Augmented Care Effectiveness (ACE)
Augmented Care Effectiveness (ACE) is a state of the art solution that uses machine learning (ML) to identify risk and predict the occurrence of critical medical events. It is comprised of three unique elements:
Key to any predictive model, segmentation (also called clustering) allows for records to be placed in groups of similar records based on advance analytic capabilities.
Segmentation is based first on analyzing the population as a whole, with the goal of ascertaining preceding occurrences that may lead to a critical event. This segmentation maximizes informative correlations from the demographic and medical variables that were selected for analysis. This allows our predictive models to capture nuances of a specific segment to more accurately project how risk levels for a particular event progress over time.
These models are “trained” by past data, which identifies the strength of the correlation of factors and conditions to predict the likelihood of the event occurring when highly similar activities and conditions occur in the future. This analysis produces a risk score which allows the process of risk stratification, which identifies the importance and degree of risk.
In addition to risk stratification during our predictive modeling process, time to event analysis allows us to quantify the urgency of an intervention. Time-to-event analysis, also referred to as survival analysis, strives to predict the time horizon for a given event to occur. While often focused on mortality, our model identifies time to event analysis for a wide range of critical events, over varying observation windows. Ultimately, this approach quantifies risk in a way that allows stratification that leads to the identification of high-risk individuals in need of urgent attention, or at-risk individuals requiring ongoing observation.

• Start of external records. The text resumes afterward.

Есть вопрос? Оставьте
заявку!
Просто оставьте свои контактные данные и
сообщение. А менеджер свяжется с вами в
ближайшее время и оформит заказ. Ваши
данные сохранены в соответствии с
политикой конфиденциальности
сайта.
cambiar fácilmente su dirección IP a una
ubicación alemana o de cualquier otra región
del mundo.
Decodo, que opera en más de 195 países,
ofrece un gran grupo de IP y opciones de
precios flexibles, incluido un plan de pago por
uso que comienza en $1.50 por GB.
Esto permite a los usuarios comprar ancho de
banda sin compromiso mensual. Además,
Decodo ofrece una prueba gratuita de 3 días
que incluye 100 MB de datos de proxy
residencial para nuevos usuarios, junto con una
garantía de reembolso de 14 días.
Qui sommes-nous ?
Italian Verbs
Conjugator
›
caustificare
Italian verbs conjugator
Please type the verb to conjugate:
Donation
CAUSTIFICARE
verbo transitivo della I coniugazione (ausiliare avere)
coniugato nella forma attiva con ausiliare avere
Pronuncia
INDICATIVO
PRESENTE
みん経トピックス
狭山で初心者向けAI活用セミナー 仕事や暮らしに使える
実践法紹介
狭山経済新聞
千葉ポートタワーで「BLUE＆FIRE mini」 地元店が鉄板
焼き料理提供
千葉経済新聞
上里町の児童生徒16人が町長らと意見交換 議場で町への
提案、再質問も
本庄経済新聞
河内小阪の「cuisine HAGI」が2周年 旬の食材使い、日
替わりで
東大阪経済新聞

Rapid Hypothesis Testing (Experimental Learning) facilitates the goal of actionable information. Hypothesis Testing allows for the dynamic creation of cohorts that can be broken into control and study groups for the delivery of new and existing protocols to care. It then tracks the ongoing success of a change in care and automatically defines the success of a new protocol with statistic accuracy.

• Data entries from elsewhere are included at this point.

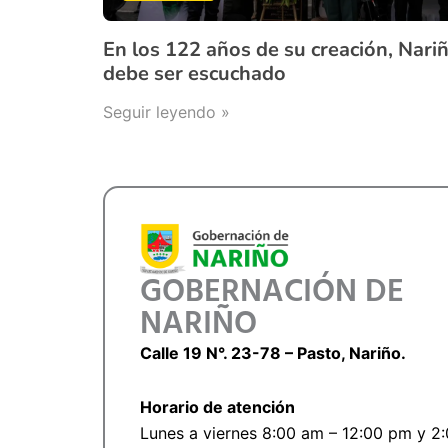
En los 122 años de su creación, Nari
debe ser escuchado
Seguir leyendo »
GOBERNACIÓN DE
NARIÑO
Calle 19 N°. 23-78 – Pasto, Nariño.
Horario de atención
Lunes a viernes 8:00 am – 12:00 pm y 2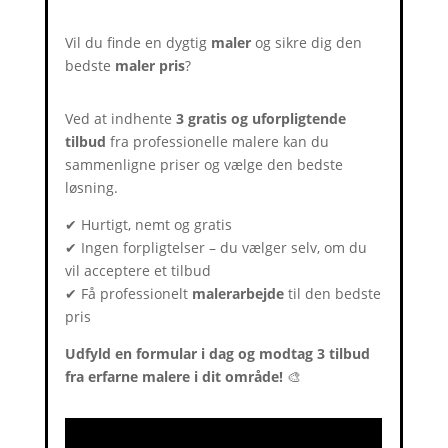
Vil du finde en dygtig
maler
og sikre dig den
bedste
maler pris
?
Ved at indhente
3 gratis og uforpligtende
tilbud
fra professionelle malere kan du
sammenligne priser og vælge den bedste
løsning.
✔ Hurtigt, nemt og gratis
✔ Ingen forpligtelser – du vælger selv, om du
vil acceptere et tilbud
✔ Få professionelt
malerarbejde
til den bedste
pris
Udfyld en formular i dag og modtag 3 tilbud
fra erfarne malere i dit område!
🎨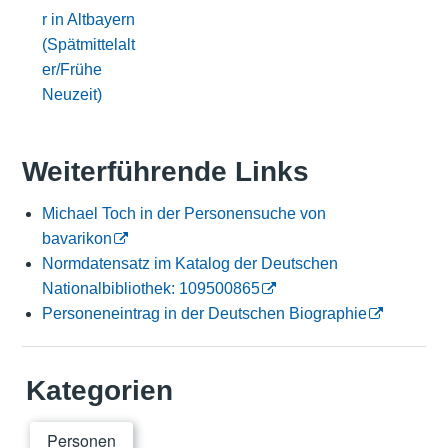
r in Altbayern
(Spätmittelalt
er/Frühe
Neuzeit)
Weiterführende Links
Michael Toch in der Personensuche von
bavarikon
Normdatensatz im Katalog der Deutschen
Nationalbibliothek: 109500865
Personeneintrag in der Deutschen Biographie
Kategorien
Personen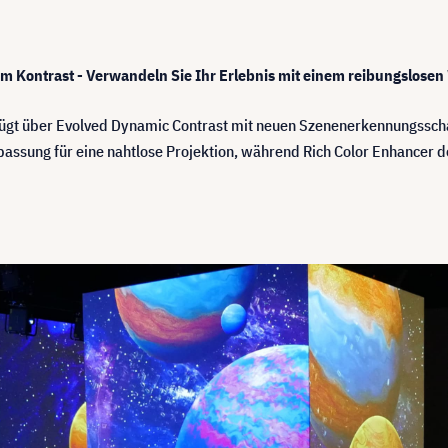
m Kontrast - Verwandeln Sie Ihr Erlebnis mit einem reibungslose
ügt über Evolved Dynamic Contrast mit neuen Szenenerkennungsschalt
assung für eine nahtlose Projektion, während Rich Color Enhancer d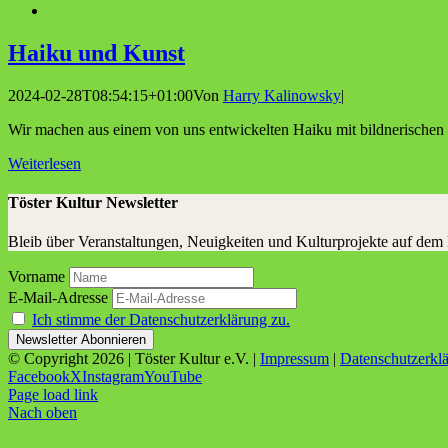
Hai­ku und Kunst
2024-02-28T08:54:15+01:00
Von
Harry Kalinowsky
|
Wir machen aus einem von uns entwickelten Haiku mit bildnerischen 
Weiterlesen
Töster Kultur Newsletter
Bleib über Veranstaltungen, Neuigkeiten und Kulturprojekte auf dem
Vorname
E-Mail-Adresse
Ich stimme der Datenschutzerklärung zu.
© Copyright
2026 | Töster Kultur e.V. |
Impressum
|
Datenschutzerkl
Facebook
X
Instagram
YouTube
Page load link
Nach oben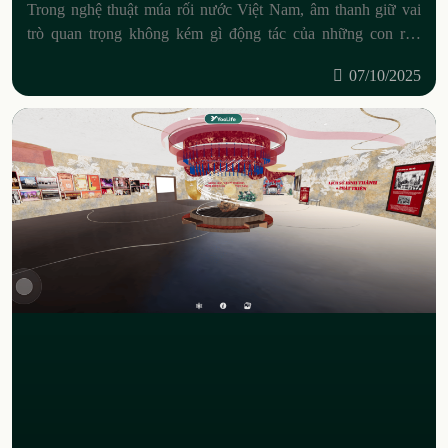
Trong nghệ thuật múa rối nước Việt Nam, âm thanh giữ vai
trò quan trọng không kém gì động tác của những con rối.
Giữa dàn nhạc dân gian, trống
07/10/2025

Through Hypothesis Testing, rapid experiments can be run in parallel with small clusters of a given cohort to demonstrate promising (or not) interventions to care. While not intended to serve as a clinical study, it does provide a rapid quick view into the feasibility of a given change in care, and the cost/benefit likely derived from such change.

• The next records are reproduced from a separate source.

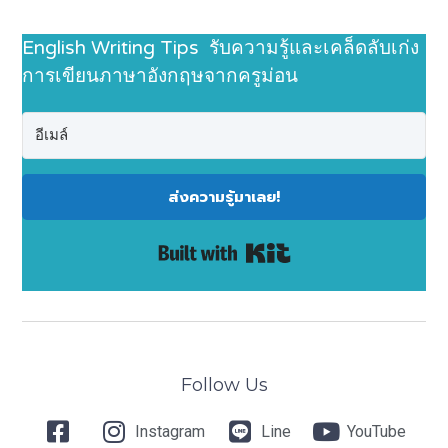
English Writing Tips รับความรู้และเคล็ดลับเก่ง
การเขียนภาษาอังกฤษจากครูม่อน
ส่งความรู้มาเลย!
Built with Kit
Follow Us
Instagram
Line
YouTube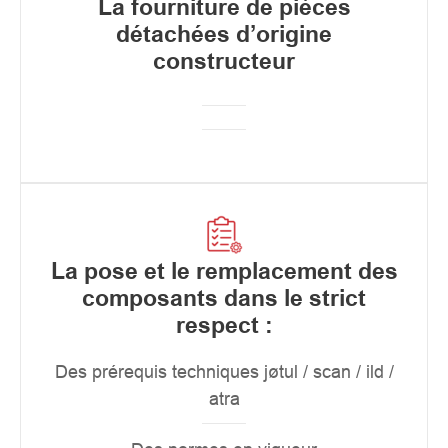
La fourniture de pièces
détachées d’origine
constructeur
La pose et le remplacement des
composants dans le strict
respect :
Des prérequis techniques jøtul / scan / ild /
atra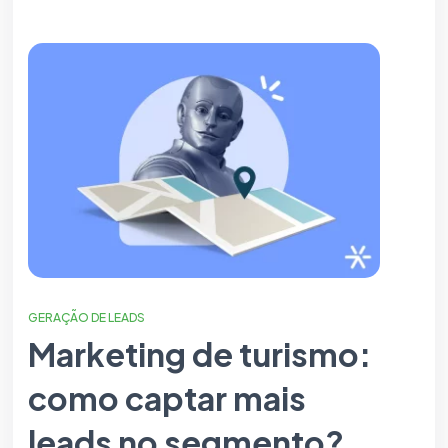
GERAÇÃO DE LEADS
Marketing de turismo:
como captar mais
leads no segmento?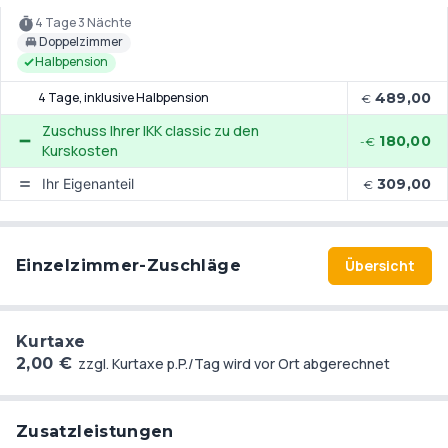
4 Tage 3 Nächte
Doppelzimmer
Halbpension
4 Tage
, inklusive Halbpension
489,00
€
Zuschuss Ihrer IKK classic zu den
180,00
-€
Kurskosten
Ihr Eigenanteil
309,00
€
Einzelzimmer-Zuschläge
Übersicht
Kurtaxe
2,00 €
zzgl. Kurtaxe p.P./Tag wird vor Ort abgerechnet
Zusatzleistungen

While Hypothesis Testing can be quite granular and clinical in its approach (i.e. therapies for a targeted condition, or the impact of changes in diet plans or sleep on targeted vitals), it can also be focused on the impact of non-critical protocols such as the introduction of dog walking to reduce the number of falls in an aging in place community. In fact, it can even be used to validate the effectiveness of larger initiatives such as introduction of Remote Monitoring and the subsequent reduction in admissions, readmissions, or other critical events.